Refus, désormais radical et total, par l'ordonnance d'un comportement général, d'une façon de vivre, d'une façon d'agir.

Refus pragmatique (non dogmatique) d'accorder à la notion «d'être», à la notion de vérité (telles que l'humanité les avait entendues jusqu'ici) la moindre valeur.

Refus par l'action, et non plus par affirmation ou négation, démonstrations, dogmatisme contraire...


Un monde marxiste qui s'ignore

Certes, mille choses restent à dire que nous étudierons plus loin; mais non sans avoir montré à quel point l'esprit général de la «civilisation moderne», son style de vie, sa «dialectique» disposent tout, préparent tout, la société, les cerveaux et les cœurs, de telle sorte que le marxisme s'y développe immanquablement.

Combien d'anti-communistes sont des marxistes «en puissance», auxquels il ne manque pour l'être «en acte», que cette «prise de conscience» qui décuplerait sur-le-champ leur dynamisme révolutionnaire.

La «civilisation moderne», telle que la conçoivent ceux qui la coupent de Dieu, est une civilisation marxiste qui s'ignore.

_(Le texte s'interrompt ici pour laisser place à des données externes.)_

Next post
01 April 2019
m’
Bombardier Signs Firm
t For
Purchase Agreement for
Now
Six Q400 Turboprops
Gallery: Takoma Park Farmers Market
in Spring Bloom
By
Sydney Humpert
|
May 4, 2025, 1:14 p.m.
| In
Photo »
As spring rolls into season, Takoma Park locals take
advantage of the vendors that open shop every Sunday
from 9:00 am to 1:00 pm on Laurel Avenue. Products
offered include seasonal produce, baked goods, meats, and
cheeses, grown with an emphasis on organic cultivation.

Pour qu'elle soit communiste, au sens plein du mot, il ne suffirait que de la révéler à elle-même. Quoi d'étonnant à ce que les communistes se considèrent comme les accoucheurs d'une société déjà grosse de ce qu'ils attendent?


«Ça ne se fait plus »... Exemples familiers

Perte du sens de la vérité.

«Vous êtes d'un autre âge». - «Vous n'êtes pas de votre temps». N'est-ce point, désormais, la façon de désapprouver? En clair, plus de référence aux notions de vrai ou de faux, de bien ou de mal, de beau ou de laid.

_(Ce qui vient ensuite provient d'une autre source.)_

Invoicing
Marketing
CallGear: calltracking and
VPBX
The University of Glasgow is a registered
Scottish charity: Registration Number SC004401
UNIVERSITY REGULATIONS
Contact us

«Ça ne se fait plus... Vous retardez... C'est démodé...

C'est dépassé...». Voilà qui tranche tout sans qu'il soit nécessaire de porter le moindre jugement de valeur.

La vérité n'est plus l'accord de notre pensée, de nos paroles avec l'ÊTRE, avec le réel. Elle n'est plus qu'un phénomène de synchronisme entre deux mouvements: l'élan de notre moi et le mouvement de l'histoire.

La vérité, dès lors, n'EST plus... Elle SE FAIT. Elle n'est plus tant OBJET d'intelligence, qu'objet de mouvement, objet d'élan vital, objet de vie. Elle n'est plus possession lumineuse de l'être. Elle n'est plus qu'une recherche dont les trouvailles devront être remises en cause perpétuellement.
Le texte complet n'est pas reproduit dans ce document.